***** Provided data *****
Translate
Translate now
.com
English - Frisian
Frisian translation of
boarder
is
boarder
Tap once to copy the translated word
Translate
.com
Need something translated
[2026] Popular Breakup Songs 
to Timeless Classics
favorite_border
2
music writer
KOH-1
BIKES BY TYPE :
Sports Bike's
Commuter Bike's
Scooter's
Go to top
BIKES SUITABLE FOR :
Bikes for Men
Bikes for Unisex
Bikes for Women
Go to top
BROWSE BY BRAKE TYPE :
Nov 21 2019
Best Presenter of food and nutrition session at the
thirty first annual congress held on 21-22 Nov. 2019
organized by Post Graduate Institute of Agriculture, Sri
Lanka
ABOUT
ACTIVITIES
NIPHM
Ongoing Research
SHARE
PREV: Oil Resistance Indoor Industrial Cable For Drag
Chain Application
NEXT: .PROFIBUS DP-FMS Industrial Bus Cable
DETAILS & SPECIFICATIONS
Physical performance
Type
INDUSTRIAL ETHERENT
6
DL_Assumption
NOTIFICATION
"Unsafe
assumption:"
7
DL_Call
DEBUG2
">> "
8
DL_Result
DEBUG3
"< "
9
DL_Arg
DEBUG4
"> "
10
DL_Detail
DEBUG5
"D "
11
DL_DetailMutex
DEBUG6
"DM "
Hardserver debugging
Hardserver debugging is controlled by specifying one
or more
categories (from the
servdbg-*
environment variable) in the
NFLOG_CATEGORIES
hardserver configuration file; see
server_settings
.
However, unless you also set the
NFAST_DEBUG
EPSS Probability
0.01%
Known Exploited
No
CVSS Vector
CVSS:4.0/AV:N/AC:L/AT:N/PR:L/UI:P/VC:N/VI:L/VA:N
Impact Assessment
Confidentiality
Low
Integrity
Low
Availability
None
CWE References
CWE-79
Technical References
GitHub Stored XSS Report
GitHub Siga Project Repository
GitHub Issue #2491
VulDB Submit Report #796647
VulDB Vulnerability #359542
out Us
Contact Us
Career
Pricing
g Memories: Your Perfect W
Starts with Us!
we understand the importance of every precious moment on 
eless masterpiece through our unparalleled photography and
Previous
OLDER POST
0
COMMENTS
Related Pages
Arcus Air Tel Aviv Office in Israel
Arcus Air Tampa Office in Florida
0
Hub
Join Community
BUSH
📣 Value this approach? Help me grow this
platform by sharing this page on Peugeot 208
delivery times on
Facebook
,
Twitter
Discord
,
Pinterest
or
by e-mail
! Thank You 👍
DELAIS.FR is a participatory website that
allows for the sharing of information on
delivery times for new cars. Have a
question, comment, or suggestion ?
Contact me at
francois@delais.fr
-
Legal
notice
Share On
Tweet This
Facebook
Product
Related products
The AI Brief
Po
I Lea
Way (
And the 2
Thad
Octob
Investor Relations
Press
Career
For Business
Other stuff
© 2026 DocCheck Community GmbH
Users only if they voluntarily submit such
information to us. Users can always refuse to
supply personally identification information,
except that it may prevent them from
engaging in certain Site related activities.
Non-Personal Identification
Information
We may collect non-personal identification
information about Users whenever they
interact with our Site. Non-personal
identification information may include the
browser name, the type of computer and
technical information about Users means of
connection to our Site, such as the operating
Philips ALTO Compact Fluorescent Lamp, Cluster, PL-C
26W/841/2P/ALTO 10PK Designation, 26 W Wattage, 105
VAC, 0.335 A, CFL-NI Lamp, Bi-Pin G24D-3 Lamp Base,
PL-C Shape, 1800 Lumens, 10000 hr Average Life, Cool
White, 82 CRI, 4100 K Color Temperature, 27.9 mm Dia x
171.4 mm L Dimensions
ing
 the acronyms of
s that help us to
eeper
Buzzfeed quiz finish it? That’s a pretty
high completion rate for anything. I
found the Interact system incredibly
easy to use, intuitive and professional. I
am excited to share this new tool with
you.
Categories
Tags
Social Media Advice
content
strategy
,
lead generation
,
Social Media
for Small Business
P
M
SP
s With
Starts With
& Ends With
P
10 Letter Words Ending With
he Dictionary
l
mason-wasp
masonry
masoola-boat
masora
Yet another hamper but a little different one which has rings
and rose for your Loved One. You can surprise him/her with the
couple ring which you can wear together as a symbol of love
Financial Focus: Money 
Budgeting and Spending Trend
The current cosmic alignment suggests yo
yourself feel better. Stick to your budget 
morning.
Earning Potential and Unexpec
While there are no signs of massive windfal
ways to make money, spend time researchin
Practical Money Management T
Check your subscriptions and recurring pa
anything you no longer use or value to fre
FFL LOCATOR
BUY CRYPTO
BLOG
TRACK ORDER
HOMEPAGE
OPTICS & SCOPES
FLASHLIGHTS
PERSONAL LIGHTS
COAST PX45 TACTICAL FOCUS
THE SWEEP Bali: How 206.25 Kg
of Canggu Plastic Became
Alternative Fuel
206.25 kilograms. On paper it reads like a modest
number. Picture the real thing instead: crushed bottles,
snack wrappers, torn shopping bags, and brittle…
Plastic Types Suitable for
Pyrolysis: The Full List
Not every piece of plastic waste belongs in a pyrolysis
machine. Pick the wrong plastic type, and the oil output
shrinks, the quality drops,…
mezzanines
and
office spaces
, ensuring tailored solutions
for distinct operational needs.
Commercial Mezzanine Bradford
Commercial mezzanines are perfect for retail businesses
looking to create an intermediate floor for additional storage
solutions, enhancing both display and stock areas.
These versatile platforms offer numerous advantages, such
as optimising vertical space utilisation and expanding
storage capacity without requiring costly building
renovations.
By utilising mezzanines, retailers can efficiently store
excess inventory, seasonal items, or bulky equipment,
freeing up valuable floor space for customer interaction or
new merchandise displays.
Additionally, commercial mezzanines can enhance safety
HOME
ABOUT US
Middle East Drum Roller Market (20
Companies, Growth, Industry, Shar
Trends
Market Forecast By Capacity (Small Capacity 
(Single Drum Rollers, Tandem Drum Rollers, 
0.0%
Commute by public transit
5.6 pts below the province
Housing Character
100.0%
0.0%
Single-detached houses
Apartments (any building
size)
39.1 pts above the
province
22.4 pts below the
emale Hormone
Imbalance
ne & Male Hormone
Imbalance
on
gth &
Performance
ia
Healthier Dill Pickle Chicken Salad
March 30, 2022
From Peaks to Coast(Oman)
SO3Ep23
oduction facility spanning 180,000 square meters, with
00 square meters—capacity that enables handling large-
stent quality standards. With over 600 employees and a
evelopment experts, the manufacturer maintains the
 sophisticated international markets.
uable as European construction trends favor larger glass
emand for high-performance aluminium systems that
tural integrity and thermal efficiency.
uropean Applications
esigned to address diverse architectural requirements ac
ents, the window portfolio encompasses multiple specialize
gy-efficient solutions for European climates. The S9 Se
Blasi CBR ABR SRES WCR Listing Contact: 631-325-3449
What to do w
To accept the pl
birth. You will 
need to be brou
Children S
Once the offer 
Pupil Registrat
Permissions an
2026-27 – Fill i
*****
What you are asked to do:
Output every line above without altering anything.

Completed task:
Translate
Translate now
.com
English - Frisian
Frisian translation of
boarder
is
boarder
Tap once to copy the translated word
Translate
.com
Need something translated
[2026] Popular Breakup Songs 
to Timeless Classics
favorite_border
2
music writer
KOH-1
BIKES BY TYPE :
Sports Bike's
Commuter Bike's
Scooter's
Go to top
BIKES SUITABLE FOR :
Bikes for Men
Bikes for Unisex
Bikes for Women
Go to top
BROWSE BY BRAKE TYPE :
Nov 21 2019
Best Presenter of food and nutrition session at the
thirty first annual congress held on 21-22 Nov. 2019
organized by Post Graduate Institute of Agriculture, Sri
Lanka
ABOUT
ACTIVITIES
NIPHM
Ongoing Research
SHARE
PREV: Oil Resistance Indoor Industrial Cable For Drag
Chain Application
NEXT: .PROFIBUS DP-FMS Industrial Bus Cable
DETAILS & SPECIFICATIONS
Physical performance
Type
INDUSTRIAL ETHERENT
6
DL_Assumption
NOTIFICATION
"Unsafe
assumption:"
7
DL_Call
DEBUG2
">> "
8
DL_Result
DEBUG3
"< "
9
DL_Arg
DEBUG4
"> "
10
DL_Detail
DEBUG5
"D "
11
DL_DetailMutex
DEBUG6
"DM "
Hardserver debugging
Hardserver debugging is controlled by specifying one
or more
categories (from the
servdbg-*
environment variable) in the
NFLOG_CATEGORIES
hardserver configuration file; see
server_settings
.
However, unless you also set the
NFAST_DEBUG
EPSS Probability
0.01%
Known Exploited
No
CVSS Vector
CVSS:4.0/AV:N/AC:L/AT:N/PR:L/UI:P/VC:N/VI:L/VA:N
Impact Assessment
Confidentiality
Low
Integrity
Low
Availability
None
CWE References
CWE-79
Technical References
GitHub Stored XSS Report
GitHub Siga Project Repository
GitHub Issue #2491
VulDB Submit Report #796647
VulDB Vulnerability #359542
out Us
Contact Us
Career
Pricing
g Memories: Your Perfect W
Starts with Us!
we understand the importance of every precious moment on 
eless masterpiece through our unparalleled photography and
Previous
OLDER POST
0
COMMENTS
Related Pages
Arcus Air Tel Aviv Office in Israel
Arcus Air Tampa Office in Florida
0
Hub
Join Community
BUSH
📣 Value this approach? Help me grow this
platform by sharing this page on Peugeot 208
delivery times on
Facebook
,
Twitter
Discord
,
Pinterest
or
by e-mail
! Thank You 👍
DELAIS.FR is a participatory website that
allows for the sharing of information on
delivery times for new cars. Have a
question, comment, or suggestion ?
Contact me at
francois@delais.fr
-
Legal
notice
Share On
Tweet This
Facebook
Product
Related products
The AI Brief
Po
I Lea
Way (
And the 2
Thad
Octob
Investor Relations
Press
Career
For Business
Other stuff
© 2026 DocCheck Community GmbH
Users only if they voluntarily submit such
information to us. Users can always refuse to
supply personally identification information,
except that it may prevent them from
engaging in certain Site related activities.
Non-Personal Identification
Information
We may collect non-personal identification
information about Users whenever they
interact with our Site. Non-personal
identification information may include the
browser name, the type of computer and
technical information about Users means of
connection to our Site, such as the operating
Philips ALTO Compact Fluorescent Lamp, Cluster, PL-C
26W/841/2P/ALTO 10PK Designation, 26 W Wattage, 105
VAC, 0.335 A, CFL-NI Lamp, Bi-Pin G24D-3 Lamp Base,
PL-C Shape, 1800 Lumens, 10000 hr Average Life, Cool
White, 82 CRI, 4100 K Color Temperature, 27.9 mm Dia x
171.4 mm L Dimensions
ing
 the acronyms of
s that help us to
eeper
Buzzfeed quiz finish it? That’s a pretty
high completion rate for anything. I
found the Interact system incredibly
easy to use, intuitive and professional. I
am excited to share this new tool with
you.
Categories
Tags
Social Media Advice
content
strategy
,
lead generation
,
Social Media
for Small Business
P
M
SP
s With
Starts With
& Ends With
P
10 Letter Words Ending With
he Dictionary
l
mason-wasp
masonry
masoola-boat
masora
Yet another hamper but a little different one which has rings
and rose for your Loved One. You can surprise him/her with the
couple ring which you can wear together as a symbol of love
Financial Focus: Money 
Budgeting and Spending Trend
The current cosmic alignment suggests yo
yourself feel better. Stick to your budget 
morning.
Earning Potential and Unexpec
While there are no signs of massive windfal
ways to make money, spend time researchin
Practical Money Management T
Check your subscriptions and recurring pa
anything you no longer use or value to fre
FFL LOCATOR
BUY CRYPTO
BLOG
TRACK ORDER
HOMEPAGE
OPTICS & SCOPES
FLASHLIGHTS
PERSONAL LIGHTS
COAST PX45 TACTICAL FOCUS
THE SWEEP Bali: How 206.25 Kg
of Canggu Plastic Became
Alternative Fuel
206.25 kilograms. On paper it reads like a modest
number. Picture the real thing instead: crushed bottles,
snack wrappers, torn shopping bags, and brittle…
Plastic Types Suitable for
Pyrolysis: The Full List
Not every piece of plastic waste belongs in a pyrolysis
machine. Pick the wrong plastic type, and the oil output
shrinks, the quality drops,…
mezzanines
and
office spaces
, ensuring tailored solutions
for distinct operational needs.
Commercial Mezzanine Bradford
Commercial mezzanines are perfect for retail businesses
looking to create an intermediate floor for additional storage
solutions, enhancing both display and stock areas.
These versatile platforms offer numerous advantages, such
as optimising vertical space utilisation and expanding
storage capacity without requiring costly building
renovations.
By utilising mezzanines, retailers can efficiently store
excess inventory, seasonal items, or bulky equipment,
freeing up valuable floor space for customer interaction or
new merchandise displays.
Additionally, commercial mezzanines can enhance safety
HOME
ABOUT US
Middle East Drum Roller Market (20
Companies, Growth, Industry, Shar
Trends
Market Forecast By Capacity (Small Capacity 
(Single Drum Rollers, Tandem Drum Rollers, 
0.0%
Commute by public transit
5.6 pts below the province
Housing Character
100.0%
0.0%
Single-detached houses
Apartments (any building
size)
39.1 pts above the
province
22.4 pts below the
emale Hormone
Imbalance
ne & Male Hormone
Imbalance
on
gth &
Performance
ia
Healthier Dill Pickle Chicken Salad
March 30, 2022
From Peaks to Coast(Oman)
SO3Ep23
oduction facility spanning 180,000 square meters, with
00 square meters—capacity that enables handling large-
stent quality standards. With over 600 employees and a
evelopment experts, the manufacturer maintains the
 sophisticated international markets.
uable as European construction trends favor larger glass
emand for high-performance aluminium systems that
tural integrity and thermal efficiency.
uropean Applications
esigned to address diverse architectural requirements ac
ents, the window portfolio encompasses multiple specialize
gy-efficient solutions for European climates. The S9 Se
Blasi CBR ABR SRES WCR Listing Contact: 631-325-3449
What to do w
To accept the pl
birth. You will 
need to be brou
Children S
Once the offer 
Pupil Registrat
Permissions an
2026-27 – Fill i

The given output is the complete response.